[Records excerpted from a collection]
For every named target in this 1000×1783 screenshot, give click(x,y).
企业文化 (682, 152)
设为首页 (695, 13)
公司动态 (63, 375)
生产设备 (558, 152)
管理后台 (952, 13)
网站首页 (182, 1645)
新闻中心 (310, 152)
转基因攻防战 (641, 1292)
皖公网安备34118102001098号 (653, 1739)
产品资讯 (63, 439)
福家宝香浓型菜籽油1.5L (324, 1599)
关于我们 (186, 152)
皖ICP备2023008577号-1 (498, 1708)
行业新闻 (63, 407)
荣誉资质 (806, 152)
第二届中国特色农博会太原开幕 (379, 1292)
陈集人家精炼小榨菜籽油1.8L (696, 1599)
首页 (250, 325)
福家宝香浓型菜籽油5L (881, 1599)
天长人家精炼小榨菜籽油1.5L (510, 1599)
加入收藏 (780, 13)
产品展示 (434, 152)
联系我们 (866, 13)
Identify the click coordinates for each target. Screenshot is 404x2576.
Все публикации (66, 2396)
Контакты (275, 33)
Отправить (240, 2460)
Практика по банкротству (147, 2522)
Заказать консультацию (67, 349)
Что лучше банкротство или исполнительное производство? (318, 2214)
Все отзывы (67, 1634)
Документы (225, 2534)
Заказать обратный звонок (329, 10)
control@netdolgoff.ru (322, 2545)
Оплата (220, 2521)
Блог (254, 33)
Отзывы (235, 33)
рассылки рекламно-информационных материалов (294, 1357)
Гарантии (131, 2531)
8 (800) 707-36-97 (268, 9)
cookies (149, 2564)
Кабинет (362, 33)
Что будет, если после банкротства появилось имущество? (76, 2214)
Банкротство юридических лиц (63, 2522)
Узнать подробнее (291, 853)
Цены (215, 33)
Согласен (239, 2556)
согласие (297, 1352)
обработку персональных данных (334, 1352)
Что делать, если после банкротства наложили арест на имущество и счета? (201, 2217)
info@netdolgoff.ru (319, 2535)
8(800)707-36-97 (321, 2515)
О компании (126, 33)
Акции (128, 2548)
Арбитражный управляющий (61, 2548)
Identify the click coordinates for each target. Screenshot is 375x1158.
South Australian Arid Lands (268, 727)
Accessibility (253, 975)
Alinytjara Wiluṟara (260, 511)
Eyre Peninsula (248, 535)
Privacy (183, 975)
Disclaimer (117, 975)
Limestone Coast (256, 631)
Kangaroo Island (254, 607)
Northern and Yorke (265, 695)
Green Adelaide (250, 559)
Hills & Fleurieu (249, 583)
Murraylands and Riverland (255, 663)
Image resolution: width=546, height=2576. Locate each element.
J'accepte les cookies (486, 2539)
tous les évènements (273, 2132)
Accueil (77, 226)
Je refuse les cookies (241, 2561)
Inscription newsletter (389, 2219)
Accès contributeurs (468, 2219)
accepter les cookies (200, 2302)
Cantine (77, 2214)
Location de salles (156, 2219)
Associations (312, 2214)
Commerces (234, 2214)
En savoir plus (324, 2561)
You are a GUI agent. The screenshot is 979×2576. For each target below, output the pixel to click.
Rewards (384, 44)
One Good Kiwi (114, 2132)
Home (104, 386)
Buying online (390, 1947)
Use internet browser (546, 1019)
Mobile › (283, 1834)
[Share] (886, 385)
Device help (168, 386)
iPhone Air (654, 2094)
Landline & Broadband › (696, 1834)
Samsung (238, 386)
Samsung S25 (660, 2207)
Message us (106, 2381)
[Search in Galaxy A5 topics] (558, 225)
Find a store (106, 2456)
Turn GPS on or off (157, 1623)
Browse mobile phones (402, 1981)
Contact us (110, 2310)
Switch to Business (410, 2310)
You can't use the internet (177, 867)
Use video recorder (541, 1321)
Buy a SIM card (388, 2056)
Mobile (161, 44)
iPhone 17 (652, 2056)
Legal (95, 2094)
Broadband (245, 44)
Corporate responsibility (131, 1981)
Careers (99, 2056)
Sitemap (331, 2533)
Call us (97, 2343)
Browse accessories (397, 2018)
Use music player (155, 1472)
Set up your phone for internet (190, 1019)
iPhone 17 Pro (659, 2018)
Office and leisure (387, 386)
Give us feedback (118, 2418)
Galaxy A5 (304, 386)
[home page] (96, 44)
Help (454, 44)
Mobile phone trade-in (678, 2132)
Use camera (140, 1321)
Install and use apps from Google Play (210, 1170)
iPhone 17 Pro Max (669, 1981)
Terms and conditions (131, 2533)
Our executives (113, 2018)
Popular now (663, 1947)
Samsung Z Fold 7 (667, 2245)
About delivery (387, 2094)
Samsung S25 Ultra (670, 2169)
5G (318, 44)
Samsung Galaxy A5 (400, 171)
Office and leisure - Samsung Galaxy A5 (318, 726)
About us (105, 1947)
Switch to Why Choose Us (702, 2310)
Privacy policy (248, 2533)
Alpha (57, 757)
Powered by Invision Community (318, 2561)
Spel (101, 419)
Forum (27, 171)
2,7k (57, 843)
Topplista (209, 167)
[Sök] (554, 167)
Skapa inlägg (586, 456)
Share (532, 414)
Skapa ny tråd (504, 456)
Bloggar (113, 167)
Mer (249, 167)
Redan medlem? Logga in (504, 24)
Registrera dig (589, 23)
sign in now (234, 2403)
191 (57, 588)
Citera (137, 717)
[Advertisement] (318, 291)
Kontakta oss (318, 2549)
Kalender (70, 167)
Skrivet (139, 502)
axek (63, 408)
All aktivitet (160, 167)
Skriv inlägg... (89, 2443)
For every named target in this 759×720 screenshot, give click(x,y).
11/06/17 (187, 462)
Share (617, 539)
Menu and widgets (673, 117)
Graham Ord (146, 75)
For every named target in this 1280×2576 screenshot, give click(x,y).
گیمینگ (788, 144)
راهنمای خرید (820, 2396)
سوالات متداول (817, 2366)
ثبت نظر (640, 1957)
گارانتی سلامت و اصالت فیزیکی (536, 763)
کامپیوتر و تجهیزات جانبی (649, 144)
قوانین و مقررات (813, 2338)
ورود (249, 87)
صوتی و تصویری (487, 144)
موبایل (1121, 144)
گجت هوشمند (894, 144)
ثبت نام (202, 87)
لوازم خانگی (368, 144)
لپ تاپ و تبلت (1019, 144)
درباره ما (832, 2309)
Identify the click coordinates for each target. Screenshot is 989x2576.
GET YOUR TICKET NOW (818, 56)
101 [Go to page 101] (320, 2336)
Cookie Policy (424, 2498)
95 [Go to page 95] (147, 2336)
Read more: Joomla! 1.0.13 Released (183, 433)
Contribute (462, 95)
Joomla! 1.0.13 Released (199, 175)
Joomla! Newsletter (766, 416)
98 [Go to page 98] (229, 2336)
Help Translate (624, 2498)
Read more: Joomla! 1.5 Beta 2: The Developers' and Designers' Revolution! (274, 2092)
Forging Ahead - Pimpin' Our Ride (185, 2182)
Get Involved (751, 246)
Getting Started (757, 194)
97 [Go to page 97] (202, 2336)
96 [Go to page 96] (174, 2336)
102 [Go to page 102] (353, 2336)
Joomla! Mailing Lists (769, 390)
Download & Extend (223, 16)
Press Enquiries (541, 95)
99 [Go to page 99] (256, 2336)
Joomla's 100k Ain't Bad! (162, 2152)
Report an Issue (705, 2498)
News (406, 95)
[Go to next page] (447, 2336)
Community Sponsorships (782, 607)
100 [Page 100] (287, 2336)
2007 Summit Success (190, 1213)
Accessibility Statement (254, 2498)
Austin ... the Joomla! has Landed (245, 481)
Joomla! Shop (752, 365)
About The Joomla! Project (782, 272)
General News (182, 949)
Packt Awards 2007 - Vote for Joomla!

> **Problem to solve**: Write out the complete set of records exactly as given.

> **Answer to this task**:
For every named target in this 1000×1783 screenshot, give click(x,y).
企业文化 (682, 152)
设为首页 (695, 13)
公司动态 (63, 375)
生产设备 (558, 152)
管理后台 (952, 13)
网站首页 (182, 1645)
新闻中心 (310, 152)
转基因攻防战 (641, 1292)
皖公网安备34118102001098号 (653, 1739)
产品资讯 (63, 439)
福家宝香浓型菜籽油1.5L (324, 1599)
关于我们 (186, 152)
皖ICP备2023008577号-1 (498, 1708)
行业新闻 (63, 407)
荣誉资质 (806, 152)
第二届中国特色农博会太原开幕 (379, 1292)
陈集人家精炼小榨菜籽油1.8L (696, 1599)
首页 (250, 325)
福家宝香浓型菜籽油5L (881, 1599)
天长人家精炼小榨菜籽油1.5L (510, 1599)
加入收藏 (780, 13)
产品展示 (434, 152)
联系我们 (866, 13)
Identify the click coordinates for each target. Screenshot is 404x2576.
Все публикации (66, 2396)
Контакты (275, 33)
Отправить (240, 2460)
Практика по банкротству (147, 2522)
Заказать консультацию (67, 349)
Что лучше банкротство или исполнительное производство? (318, 2214)
Все отзывы (67, 1634)
Документы (225, 2534)
Заказать обратный звонок (329, 10)
control@netdolgoff.ru (322, 2545)
Оплата (220, 2521)
Блог (254, 33)
Отзывы (235, 33)
рассылки рекламно-информационных материалов (294, 1357)
Гарантии (131, 2531)
8 (800) 707-36-97 (268, 9)
cookies (149, 2564)
Кабинет (362, 33)
Что будет, если после банкротства появилось имущество? (76, 2214)
Банкротство юридических лиц (63, 2522)
Узнать подробнее (291, 853)
Цены (215, 33)
Согласен (239, 2556)
согласие (297, 1352)
обработку персональных данных (334, 1352)
Что делать, если после банкротства наложили арест на имущество и счета? (201, 2217)
info@netdolgoff.ru (319, 2535)
8(800)707-36-97 (321, 2515)
О компании (126, 33)
Акции (128, 2548)
Арбитражный управляющий (61, 2548)
Identify the click coordinates for each target. Screenshot is 375x1158.
South Australian Arid Lands (268, 727)
Accessibility (253, 975)
Alinytjara Wiluṟara (260, 511)
Eyre Peninsula (248, 535)
Privacy (183, 975)
Disclaimer (117, 975)
Limestone Coast (256, 631)
Kangaroo Island (254, 607)
Northern and Yorke (265, 695)
Green Adelaide (250, 559)
Hills & Fleurieu (249, 583)
Murraylands and Riverland (255, 663)
Image resolution: width=546, height=2576. Locate each element.
J'accepte les cookies (486, 2539)
tous les évènements (273, 2132)
Accueil (77, 226)
Je refuse les cookies (241, 2561)
Inscription newsletter (389, 2219)
Accès contributeurs (468, 2219)
accepter les cookies (200, 2302)
Cantine (77, 2214)
Location de salles (156, 2219)
Associations (312, 2214)
Commerces (234, 2214)
En savoir plus (324, 2561)
You are a GUI agent. The screenshot is 979×2576. For each target below, output the pixel to click.
Rewards (384, 44)
One Good Kiwi (114, 2132)
Home (104, 386)
Buying online (390, 1947)
Use internet browser (546, 1019)
Mobile › (283, 1834)
[Share] (886, 385)
Device help (168, 386)
iPhone Air (654, 2094)
Landline & Broadband › (696, 1834)
Samsung (238, 386)
Samsung S25 (660, 2207)
Message us (106, 2381)
[Search in Galaxy A5 topics] (558, 225)
Find a store (106, 2456)
Turn GPS on or off (157, 1623)
Browse mobile phones (402, 1981)
Contact us (110, 2310)
Switch to Business (410, 2310)
You can't use the internet (177, 867)
Use video recorder (541, 1321)
Buy a SIM card (388, 2056)
Mobile (161, 44)
iPhone 17 (652, 2056)
Legal (95, 2094)
Broadband (245, 44)
Corporate responsibility (131, 1981)
Careers (99, 2056)
Sitemap (331, 2533)
Call us (97, 2343)
Browse accessories (397, 2018)
Use music player (155, 1472)
Set up your phone for internet (190, 1019)
iPhone 17 Pro (659, 2018)
Office and leisure (387, 386)
Give us feedback (118, 2418)
Galaxy A5 (304, 386)
[home page] (96, 44)
Help (454, 44)
Mobile phone trade-in (678, 2132)
Use camera (140, 1321)
Install and use apps from Google Play (210, 1170)
iPhone 17 Pro Max (669, 1981)
Terms and conditions (131, 2533)
Our executives (113, 2018)
Popular now (663, 1947)
Samsung Z Fold 7 (667, 2245)
About delivery (387, 2094)
Samsung S25 Ultra (670, 2169)
5G (318, 44)
Samsung Galaxy A5 (400, 171)
Office and leisure - Samsung Galaxy A5 (318, 726)
About us (105, 1947)
Switch to Why Choose Us (702, 2310)
Privacy policy (248, 2533)
Alpha (57, 757)
Powered by Invision Community (318, 2561)
Spel (101, 419)
Forum (27, 171)
2,7k (57, 843)
Topplista (209, 167)
[Sök] (554, 167)
Skapa inlägg (586, 456)
Share (532, 414)
Skapa ny tråd (504, 456)
Bloggar (113, 167)
Mer (249, 167)
Redan medlem? Logga in (504, 24)
Registrera dig (589, 23)
sign in now (234, 2403)
191 (57, 588)
Citera (137, 717)
[Advertisement] (318, 291)
Kontakta oss (318, 2549)
Kalender (70, 167)
Skrivet (139, 502)
axek (63, 408)
All aktivitet (160, 167)
Skriv inlägg... (89, 2443)
For every named target in this 759×720 screenshot, give click(x,y).
11/06/17 (187, 462)
Share (617, 539)
Menu and widgets (673, 117)
Graham Ord (146, 75)
For every named target in this 1280×2576 screenshot, give click(x,y).
گیمینگ (788, 144)
راهنمای خرید (820, 2396)
سوالات متداول (817, 2366)
ثبت نظر (640, 1957)
گارانتی سلامت و اصالت فیزیکی (536, 763)
کامپیوتر و تجهیزات جانبی (649, 144)
قوانین و مقررات (813, 2338)
ورود (249, 87)
صوتی و تصویری (487, 144)
موبایل (1121, 144)
گجت هوشمند (894, 144)
ثبت نام (202, 87)
لوازم خانگی (368, 144)
لپ تاپ و تبلت (1019, 144)
درباره ما (832, 2309)
Identify the click coordinates for each target. Screenshot is 989x2576.
GET YOUR TICKET NOW (818, 56)
101 [Go to page 101] (320, 2336)
Cookie Policy (424, 2498)
95 [Go to page 95] (147, 2336)
Read more: Joomla! 1.0.13 Released (183, 433)
Contribute (462, 95)
Joomla! 1.0.13 Released (199, 175)
Joomla! Newsletter (766, 416)
98 [Go to page 98] (229, 2336)
Help Translate (624, 2498)
Read more: Joomla! 1.5 Beta 2: The Developers' and Designers' Revolution! (274, 2092)
Forging Ahead - Pimpin' Our Ride (185, 2182)
Get Involved (751, 246)
Getting Started (757, 194)
97 [Go to page 97] (202, 2336)
96 [Go to page 96] (174, 2336)
102 [Go to page 102] (353, 2336)
Joomla! Mailing Lists (769, 390)
Download & Extend (223, 16)
Press Enquiries (541, 95)
99 [Go to page 99] (256, 2336)
Joomla's 100k Ain't Bad! (162, 2152)
Report an Issue (705, 2498)
News (406, 95)
[Go to next page] (447, 2336)
Community Sponsorships (782, 607)
100 [Page 100] (287, 2336)
2007 Summit Success (190, 1213)
Accessibility Statement (254, 2498)
Austin ... the Joomla! has Landed (245, 481)
Joomla! Shop (752, 365)
About The Joomla! Project (782, 272)
General News (182, 949)
Packt Awards 2007 - Vote for Joomla!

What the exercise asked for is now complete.